InseadDataAnalytics / INSEADAnalytics

Other
122 stars 1.31k forks source link

Not clear how to pass a formula as an argument in a lm() or glm() function #119

Closed pgmorgan closed 6 years ago

pgmorgan commented 6 years ago

In Lecture 5-6, in file: 0506%20STC%20(A)%20Logistic.R In line 105, we write:

model_logistic <- glm(Retained.in.2012.~ Special.Pay + To.Grade + ...

However, by line 105 we had already created three objects that had columns "Retained.in.2012", "Special.Pay", "To.Grade", etc. Namely, we had created these three objects: STCdata_A, testing, & training

When we execute line 105 above, how does the glm() function know whether to take any dependent variable (eg: "To.Grade") from STCdata_A, testing, or training? Obviously we want to take it from the training object.

Wouldn't it have been more appropriate to type the following?

model_logistic <- glm(training$Retained.in.2012.~ training$(Special.Pay + To.Grade + ...

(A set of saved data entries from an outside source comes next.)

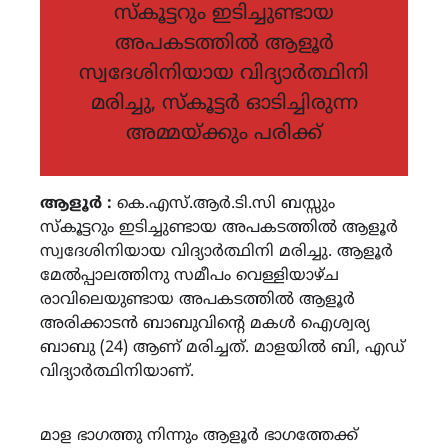
സ്കൂട്ടറും ഇടിച്ചുണ്ടായ
അപകടത്തിൽ ആളൂർ
സ്വദേശിനിയായ വിദ്യാർത്ഥിനി
മരിച്ചു, സ്കൂട്ടർ ഓടിച്ചിരുന്ന
അമ്മയ്ക്കും പരിക്ക്
ആളൂർ :
കെ.എസ്.ആർ.ടി.സി ബസ്സും
സ്കൂട്ടറും ഇടിച്ചുണ്ടായ അപകടത്തിൽ ആളൂർ
സ്വദേശിനിയായ വിദ്യാർത്ഥിനി മരിച്ചു. ആളൂർ
മേൽപ്പാലത്തിനു സമീപം വെള്ളിയാഴ്ച
രാവിലെയുണ്ടായ അപകടത്തിൽ ആളൂർ
അരിക്കാടൻ ബാബുവിന്‍റെ മകൾ ഐശ്വര്യ
ബാബു (24) ആണ് മരിച്ചത്. മാളയിൽ ബി, എഡ്
വിദ്യാർത്ഥിനിയാണ്.
മാള ഭാഗത്തു നിന്നും ആളൂർ ഭാഗത്തേക്ക്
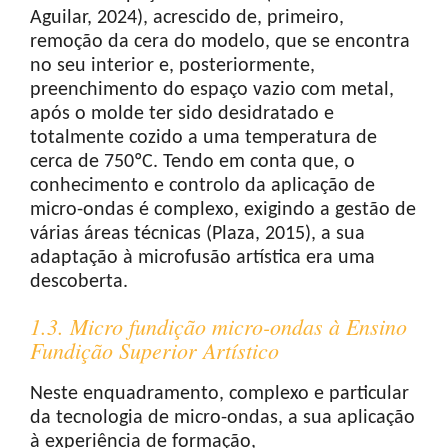
Aguilar, 2024), acrescido de, primeiro,
remoção da cera do modelo, que se encontra
no seu interior e, posteriormente,
preenchimento do espaço vazio com metal,
após o molde ter sido desidratado e
totalmente cozido a uma temperatura de
cerca de 750ºC. Tendo em conta que, o
conhecimento e controlo da aplicação de
micro-ondas é complexo, exigindo a gestão de
várias áreas técnicas (Plaza, 2015), a sua
adaptação à microfusão artística era uma
descoberta.
1.3. Micro fundição micro-ondas à Ensino
Fundição Superior Artístico
Neste enquadramento, complexo e particular
da tecnologia de micro-ondas, a sua aplicação
à experiência de formação,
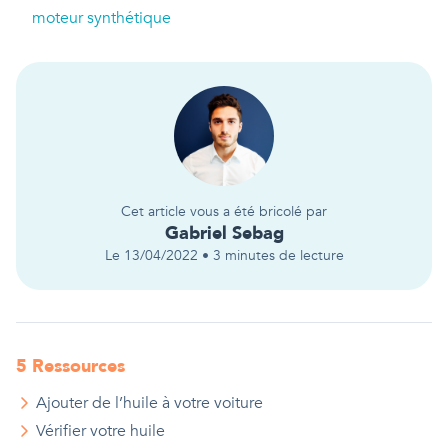
moteur synthétique
Cet article vous a été bricolé par
Gabriel
Sebag
Le
13/04/2022
•
3
minutes de lecture
5
Ressource
s
Ajouter de l’huile à votre voiture
Vérifier votre huile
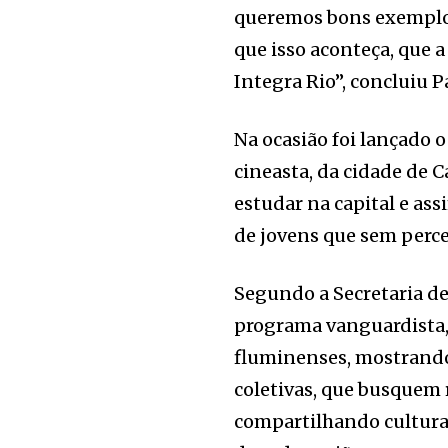
queremos bons exemplos
que isso aconteça, que a
Integra Rio”, concluiu P
Na ocasião foi lançado 
cineasta, da cidade de 
estudar na capital e as
de jovens que sem perce
Segundo a Secretaria de
programa vanguardista, 
fluminenses, mostrando
coletivas, que busquem
compartilhando cultura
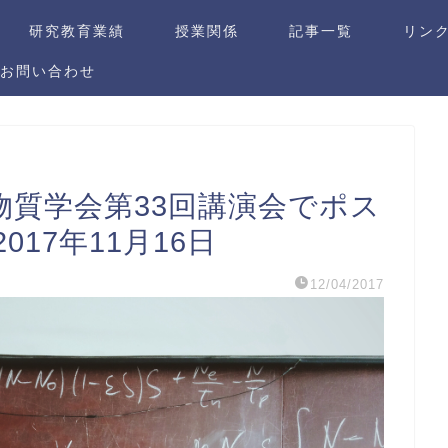
研究教育業績
授業関係
記事一覧
リン
 | お問い合わせ
物質学会第33回講演会でポス
17年11月16日
12/04/2017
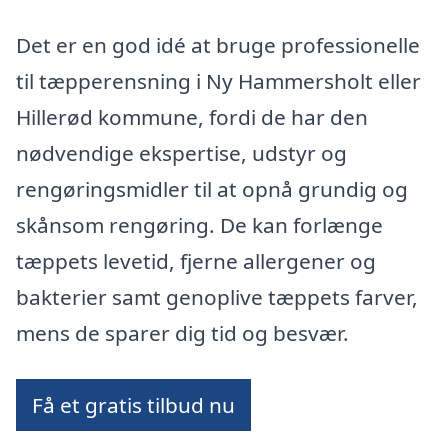
Det er en god idé at bruge professionelle
til tæpperensning i Ny Hammersholt eller
Hillerød kommune, fordi de har den
nødvendige ekspertise, udstyr og
rengøringsmidler til at opnå grundig og
skånsom rengøring. De kan forlænge
tæppets levetid, fjerne allergener og
bakterier samt genoplive tæppets farver,
mens de sparer dig tid og besvær.
Få et gratis tilbud nu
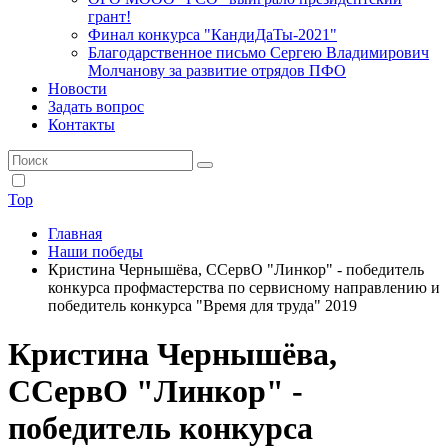
грант!
Финал конкурса "КандиДаТы-2021"
Благодарственное письмо Сергею Владимирович
Молчанову за развитие отрядов ПФО
Новости
Задать вопрос
Контакты
Top
Главная
Наши победы
Кристина Чернышёва, ССервО "Линкор" - победитель
конкурса профмастерства по сервисному направлению и
победитель конкурса "Время для труда" 2019
Кристина Чернышёва,
ССервО "Линкор" -
победитель конкурса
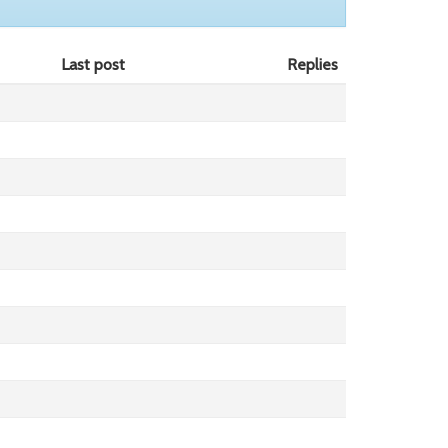
Last post
Replies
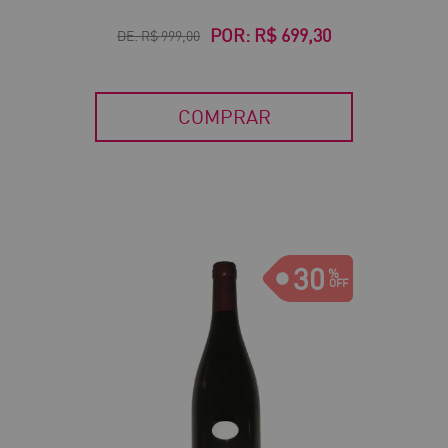
POR:
R$ 699,30
DE:
R$ 999,00
COMPRAR
30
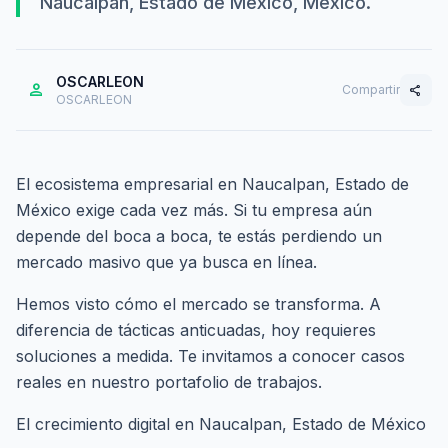
Naucalpan, Estado de México, México.
OSCARLEON
person
Compartir
share
OSCARLEON
El ecosistema empresarial en Naucalpan, Estado de
México exige cada vez más. Si tu empresa aún
depende del boca a boca, te estás perdiendo un
mercado masivo que ya busca en línea.
Hemos visto cómo el mercado se transforma. A
diferencia de tácticas anticuadas, hoy requieres
soluciones a medida. Te invitamos a conocer casos
reales en nuestro
portafolio de trabajos
.
El crecimiento digital en Naucalpan, Estado de México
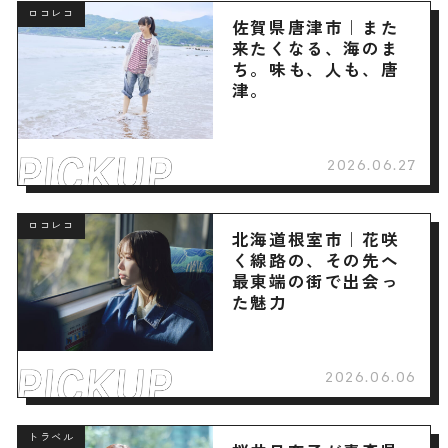
ロコレコ
佐賀県唐津市｜また
来たくなる、海のま
ち。味も、人も、唐
津。
2026.06.27
ロコレコ
北海道根室市｜花咲
く線路の、その先へ
最東端の街で出会っ
た魅力
2026.06.06
トラベル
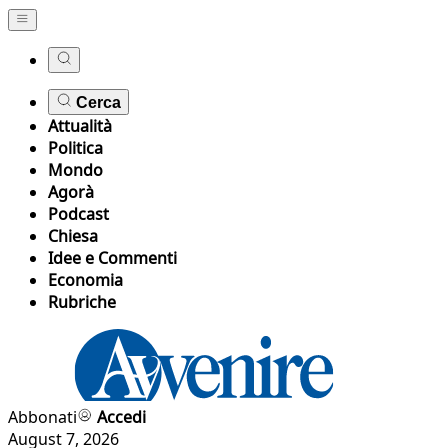
Cerca
Attualità
Politica
Mondo
Agorà
Podcast
Chiesa
Idee e Commenti
Economia
Rubriche
Abbonati
Accedi
August 7, 2026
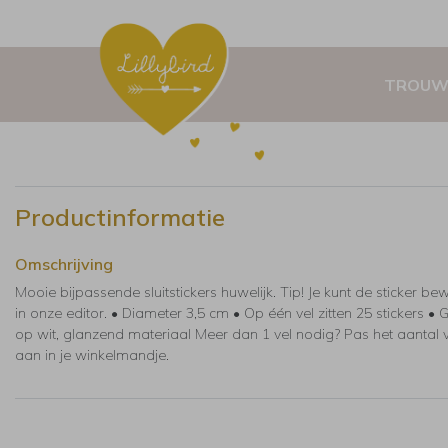
TROUW
Productinformatie
Omschrijving
Mooie bijpassende sluitstickers huwelijk. Tip! Je kunt de sticker be
in onze editor. • Diameter 3,5 cm • Op één vel zitten 25 stickers • 
op wit, glanzend materiaal Meer dan 1 vel nodig? Pas het aantal v
aan in je winkelmandje.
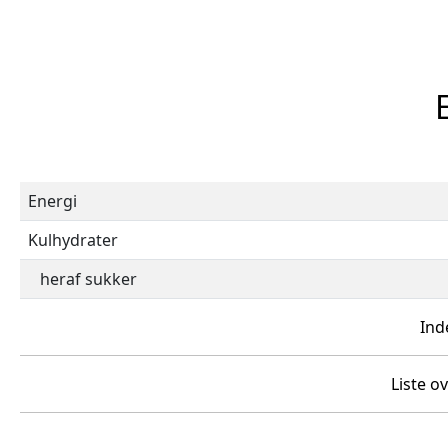
Energi
Kulhydrater
heraf sukker
Ind
Liste o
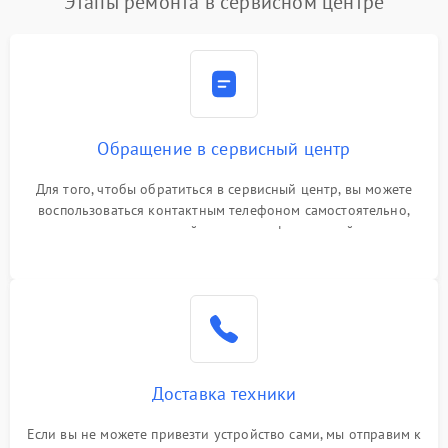
Этапы ремонта в сервисном центре
Обращение в сервисный центр
Для того, чтобы обратиться в сервисный центр, вы можете
воспользоваться контактным телефоном самостоятельно,
или оставить свой номер телефона на сайте
Доставка техники
Если вы не можете привезти устройство сами, мы отправим к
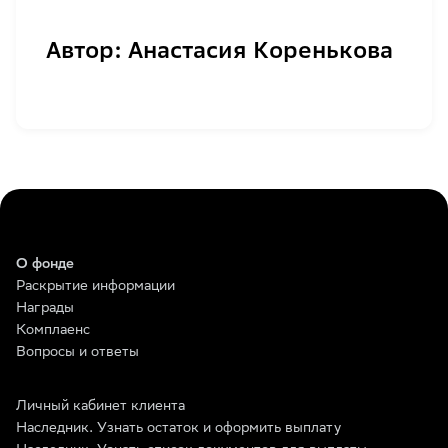
Автор: Анастасия Коренькова
О фонде
Раскрытие информации
Награды
Комплаенс
Вопросы и ответы
Личный кабинет клиента
Наследник. Узнать остаток и оформить выплату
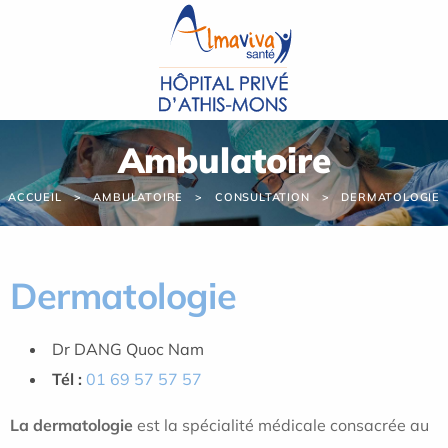
Panneau de gestion des cookies
Ambulatoire
ACCUEIL
AMBULATOIRE
CONSULTATION
DERMATOLOGIE
Dermatologie
Dr DANG Quoc Nam
Tél :
01 69 57 57 57
La dermatologie
est la spécialité médicale consacrée au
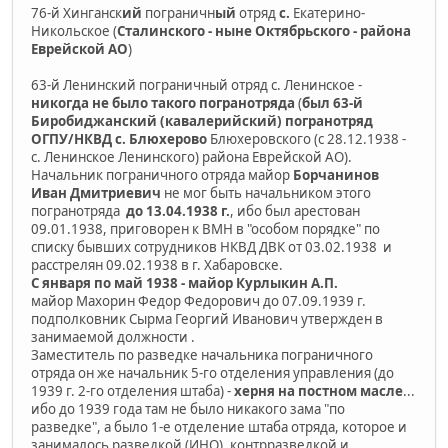
76-й Хинганск
ий
пограничн
ый
отряд
с.
Екатерино-
Никольское (
Сталинского - ныне Октябрьского - района
Еврейской АО
)
63-й Ленинский пограничный отряд с. Ленинское -
никогда не было такого погранотряда
(
был 63-й
Биробиджанский (кавалерийский) погранотряд
ОГПУ/НКВД с. Блюхерово
Блюхеровского (с 28.12.1938 -
с. Ленинское Ленинского) района Еврейской АО).
Начальник пограничного отряда майор
Борчанинов
Иван Дмитриевич
не мог быть начальником этого
погранотряда
до 13.04.1938 г.
, ибо был арестован
09.01.1938, приговорен к ВМН в "особом порядке" по
списку бывших сотрудников НКВД ДВК от 03.02.1938 и
расстрелян 09.02.1938 в г. Хабаровске.
С января по май 1938 - майор Курлыкин А.П.
майор Махорин Федор Федорович до 07.09.1939 г.
подполковник Сырма Георгий Иванович утвержден в
занимаемой должности .
Заместитель по разведке начальника пограничного
отряда он же начальник 5-го отделения управления (до
1939 г. 2-го отделения штаба) -
херня на постном масле
...
ибо до 1939 года там не было никакого зама "по
разведке", а было 1-е отделение штаба отряда, которое и
занималось разведкой (ИНО), контрразведкой и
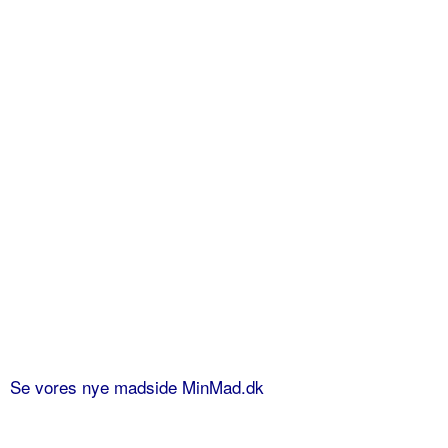
Se vores nye madside MinMad.dk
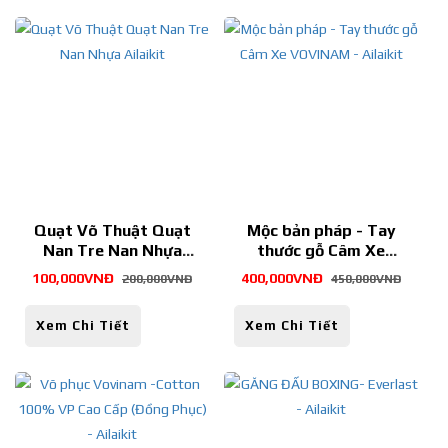
Quạt Võ Thuật Quạt
Mộc bản pháp - Tay
Nan Tre Nan Nhựa
thước gỗ Câm Xe
Ailaikit
VOVINAM - Ailaikit
100,000VNĐ
400,000VNĐ
200,000VNĐ
450,000VNĐ
Xem Chi Tiết
Xem Chi Tiết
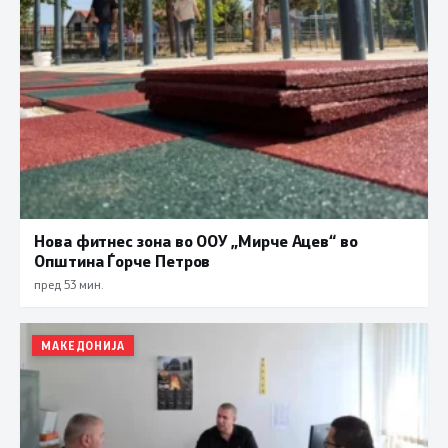
Нова фитнес зона во ООУ „Мирче Ацев“ во
Општина Ѓорче Петров
пред 53 мин.
МАКЕДОНИЈА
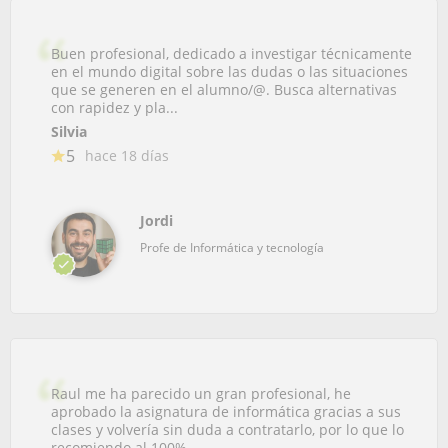
Buen profesional, dedicado a investigar técnicamente
en el mundo digital sobre las dudas o las situaciones
que se generen en el alumno/@. Busca alternativas
con rapidez y pla...
Silvia
5
hace 18 días
Jordi
Profe de Informática y tecnología
Raul me ha parecido un gran profesional, he
aprobado la asignatura de informática gracias a sus
clases y volvería sin duda a contratarlo, por lo que lo
recomiendo al 100%.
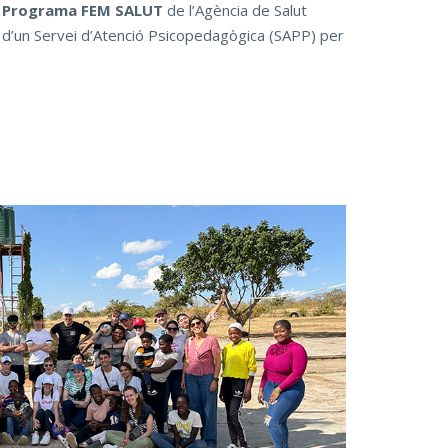
l
Programa FEM SALUT
de l’Agència de Salut
a d’un Servei d’Atenció Psicopedagògica (SAPP) per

VivianZhang0721 commented 6 years ago

We specified data using "data=" so we don't need to specify every time when we are using the variable model_logistic<-glm(Retained.in.2012.~ Special.Pay + To.Grade + Group. , data=training,

pgmorgan commented 6 years ago

@VivianZhang0721 I don't follow you. What line of code are you referring to?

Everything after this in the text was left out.